New apple research could boost sweetness and drought resilience in crops

Drought is a significant challenge for fruit production, but new research from Northwest A&F University, China, offers hope for improving both drought tolerance and sweetness in apples. The study identifies a genetic mechanism that enhances sugar accumulation and reduces water loss in apples under drought stress.

By regulating four key vacuolar sugar transporter genes, the transcription factor MdDREB2A enhances sugar levels while also strengthening abscisic acid (ABA) signaling, providing a dual solution for increasing fruit sweetness and improving drought resilience.

The research shows that the genes MdERDL6–1, MdERDL6–2, MdTST1, and MdTST2 are significantly upregulated in apple leaves during drought. MdDREB2A directly activates these genes, leading to higher sugar content—glucose, fructose, and sucrose — and reduced water loss. 

Overexpressing these genes in transgenic apple and Arabidopsis plants resulted in improved water retention and slower water loss, crucial benefits for surviving under dry conditions.

Additional findings revealed that overexpression of MdERDL6–1 preserved photosynthetic activity and enhanced the plant’s ability to combat reactive oxygen species (ROS) by increasing antioxidant enzyme levels. 

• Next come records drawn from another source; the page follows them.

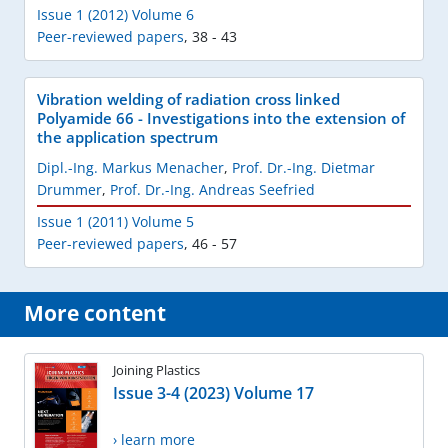
Issue 1 (2012) Volume 6
Peer-reviewed papers
,
38 - 43
Vibration welding of radiation cross linked
Polyamide 66 - Investigations into the extension of
the application spectrum
Dipl.-Ing. Markus Menacher
,
Prof. Dr.-Ing. Dietmar
Drummer
,
Prof. Dr.-Ing. Andreas Seefried
Issue 1 (2011) Volume 5
Peer-reviewed papers
,
46 - 57
More content
Joining Plastics
Issue 3-4 (2023) Volume 17
› learn more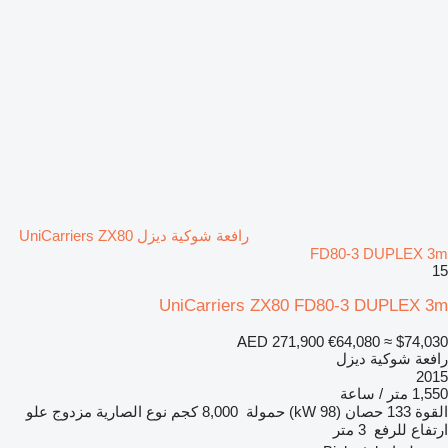
رافعة شوكية ديزل UniCarriers ZX80
FD80-3 DUPLEX 3m
15
UniCarriers ZX80 FD80-3 DUPLEX 3m
AED 271,900
€64,080
≈ $74,030
رافعة شوكية ديزل
2015
1,550 متر / ساعة
القوة
133 حصان (98 kW)
حمولة
8,000 كجم
نوع الصارية
مزدوج
علو
ارتفاع للرفع
3 متر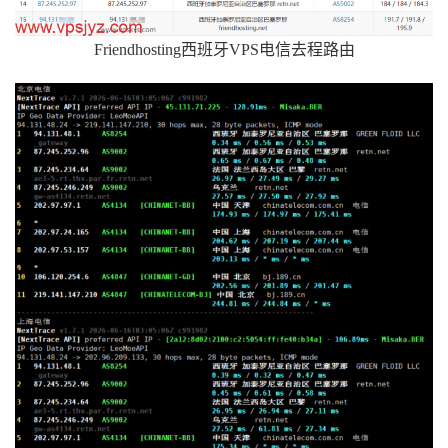
Friendhosting西班牙VPS电信去程路由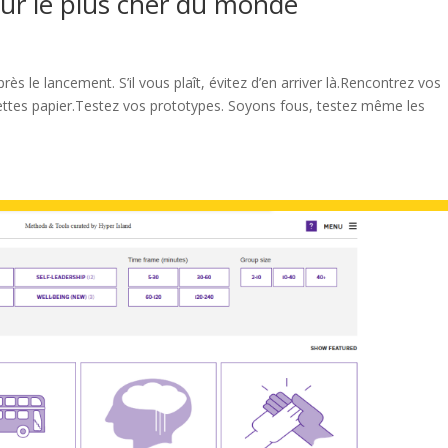
teur le plus cher du monde
après le lancement. S’il vous plaît, évitez d’en arriver là.Rencontrez vos
ttes papier.Testez vos prototypes. Soyons fous, testez même les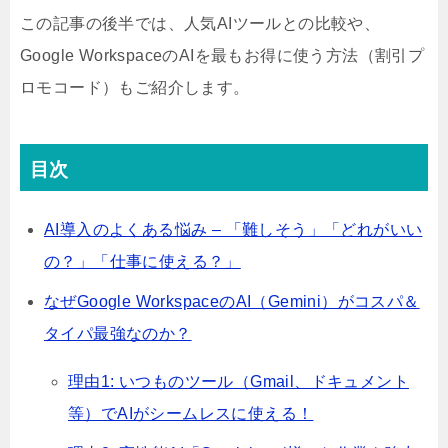
この記事の後半では、人気AIツールとの比較や、
Google WorkspaceのAIを最もお得に使う方法（割引プ
ロモコード）もご紹介します。
目次
AI導入のよくある悩み – 「難しそう」「どれがいい
の？」「仕事に使える？」
なぜGoogle WorkspaceのAI（Gemini）がコスパ＆
タイパ最強なのか？
理由1: いつものツール（Gmail、ドキュメント
等）でAIがシームレスに使える！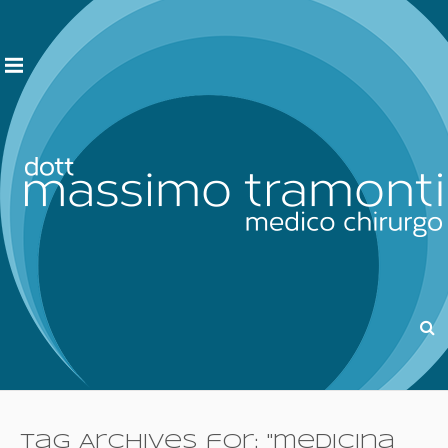
Tag Archives for: "medicina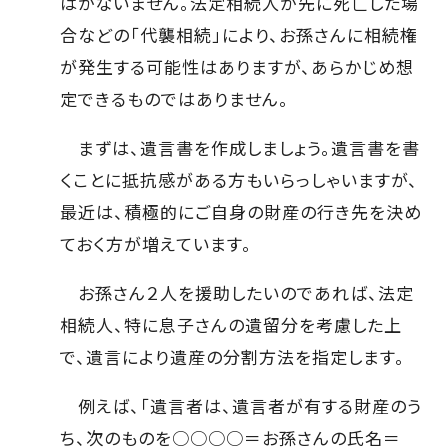
はかないません。法定相続人が先に死亡した場
合などの「代襲相続」により、お孫さんに相続権
が発生する可能性はありますが、あらかじめ想
定できるものではありません。
まずは、遺言書を作成しましょう。遺言書を書
くことに抵抗感がある方もいらっしゃいますが、
最近は、積極的にご自身の財産の行き先を決め
ておく方が増えています。
お孫さん２人を援助したいのであれば、法定
相続人、特に息子さんの遺留分を考慮した上
で、遺言により遺産の分割方法を指定します。
例えば、「遺言者は、遺言者が有する財産のう
ち、次のものを○○○○＝お孫さんの氏名＝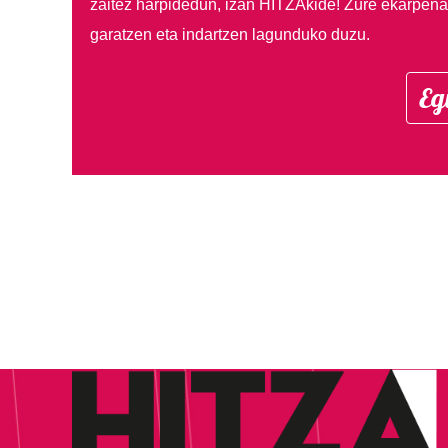
zaitez harpidedun, izan HITZAkide!
Zure ekarpenar
garatzen eta indartzen lagunduko duzu.
Eg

These plants also exhibited stronger ABA signaling, with higher expression of ABA biosynthesis genes and response genes. Smaller stomatal openings further helped minimize water loss, making these transgenic plants more drought-resistant.

“This research opens up new possibilities for enhancing both sugar content and drought tolerance in apples,” says Professor Mingjun Li, the study’s corresponding author. “By targeting MdDREB2A and its downstream genes, we can improve water-use efficiency and sweetness in apples. This approach could help growers adapt to changing climate conditions while meeting consumer demand for high-quality fruit.”

The MdDREB2A–VST regulatory pathway provides a valuable tool for developing apple cultivars that thrive in dry conditions and offer sweeter fruit. This approach could also be applied to other crops, providing a promising solution to the challenges of water scarcity in global food production.